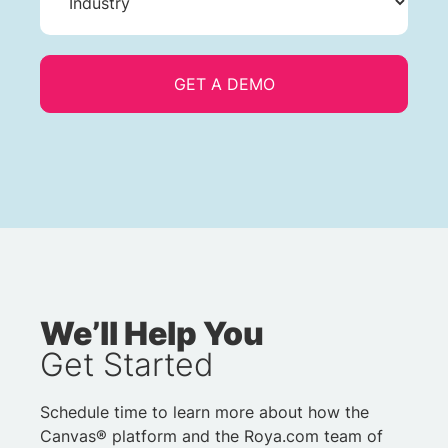
We’ll Help You
Get Started
Schedule time to learn more about how the
Canvas® platform and the Roya.com team of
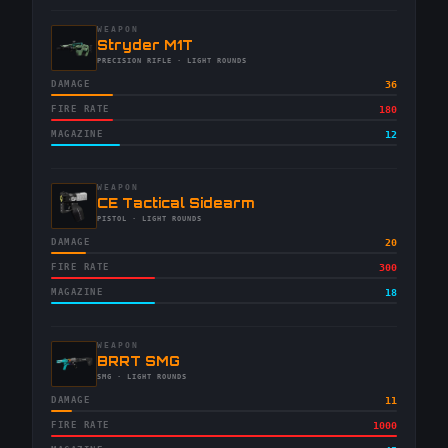
WEAPON
-
Stryder M1T
-
PRECISION RIFLE
· LIGHT ROUNDS
DAMAGE
36
FIRE RATE
180
MAGAZINE
12
WEAPON
-
CE Tactical Sidearm
-
PISTOL
· LIGHT ROUNDS
DAMAGE
20
FIRE RATE
300
MAGAZINE
18
WEAPON
-
BRRT SMG
-
SMG
· LIGHT ROUNDS
DAMAGE
11
FIRE RATE
1000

--------------------------------

Assignment: When you copy the entries, keep every word exactly as it stands and drop any pictures.

Answer box:
We’ll Help You
Get Started
Schedule time to learn more about how the
Canvas® platform and the Roya.com team of
WEAPON
-
Stryder M1T
-
PRECISION RIFLE
· LIGHT ROUNDS
DAMAGE
36
FIRE RATE
180
MAGAZINE
12
WEAPON
-
CE Tactical Sidearm
-
PISTOL
· LIGHT ROUNDS
DAMAGE
20
FIRE RATE
300
MAGAZINE
18
WEAPON
-
BRRT SMG
-
SMG
· LIGHT ROUNDS
DAMAGE
11
FIRE RATE
1000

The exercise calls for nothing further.